• **TASK BRIEF**
Nothing but the lines from the one containing "también y se me había olvidado lo" through the final line of the listing should appear in the answer, each exactly as written.

'''

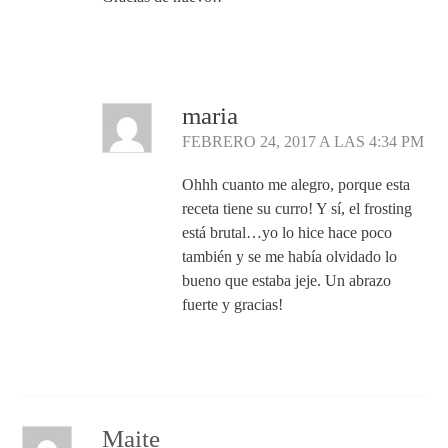
Responder
maria
FEBRERO 24, 2017 A LAS 4:34 PM
Ohhh cuanto me alegro, porque esta
receta tiene su curro! Y sí, el frosting
está brutal…yo lo hice hace poco
también y se me había olvidado lo
bueno que estaba jeje. Un abrazo
fuerte y gracias!
Responder
Maite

'''

• **RESPONSE**
también y se me había olvidado lo
bueno que estaba jeje. Un abrazo
fuerte y gracias!
Responder
Maite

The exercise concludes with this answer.